━━━━━ Data under study ━━━━━

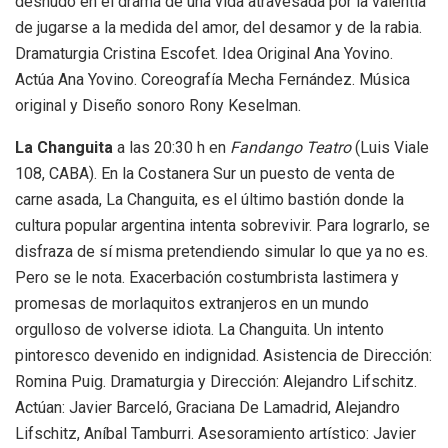
desnudó en el drama de una vida atravesada por la valentía
de jugarse a la medida del amor, del desamor y de la rabia.
Dramaturgia Cristina Escofet. Idea Original Ana Yovino.
Actúa Ana Yovino. Coreografía Mecha Fernández. Música
original y Diseño sonoro Rony Keselman.
La Changuita
a las 20:30 h en
Fandango Teatro
(Luis Viale
108, CABA). En la Costanera Sur un puesto de venta de
carne asada, La Changuita, es el último bastión donde la
cultura popular argentina intenta sobrevivir. Para lograrlo, se
disfraza de sí misma pretendiendo simular lo que ya no es.
Pero se le nota. Exacerbación costumbrista lastimera y
promesas de morlaquitos extranjeros en un mundo
orgulloso de volverse idiota. La Changuita. Un intento
pintoresco devenido en indignidad. Asistencia de Dirección:
Romina Puig. Dramaturgia y Dirección: Alejandro Lifschitz.
Actúan: Javier Barceló, Graciana De Lamadrid, Alejandro
Lifschitz, Aníbal Tamburri. Asesoramiento artístico: Javier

━━━━━

■ **About this exercise**:
All of the data is to be transcribed exactly, with images omitted.

■ **Answer to the problem**:
desnudó en el drama de una vida atravesada por la valentía
de jugarse a la medida del amor, del desamor y de la rabia.
Dramaturgia Cristina Escofet. Idea Original Ana Yovino.
Actúa Ana Yovino. Coreografía Mecha Fernández. Música
original y Diseño sonoro Rony Keselman.
La Changuita
a las 20:30 h en
Fandango Teatro
(Luis Viale
108, CABA). En la Costanera Sur un puesto de venta de
carne asada, La Changuita, es el último bastión donde la
cultura popular argentina intenta sobrevivir. Para lograrlo, se
disfraza de sí misma pretendiendo simular lo que ya no es.
Pero se le nota. Exacerbación costumbrista lastimera y
promesas de morlaquitos extranjeros en un mundo
orgulloso de volverse idiota. La Changuita. Un intento
pintoresco devenido en indignidad. Asistencia de Dirección:
Romina Puig. Dramaturgia y Dirección: Alejandro Lifschitz.
Actúan: Javier Barceló, Graciana De Lamadrid, Alejandro
Lifschitz, Aníbal Tamburri. Asesoramiento artístico: Javier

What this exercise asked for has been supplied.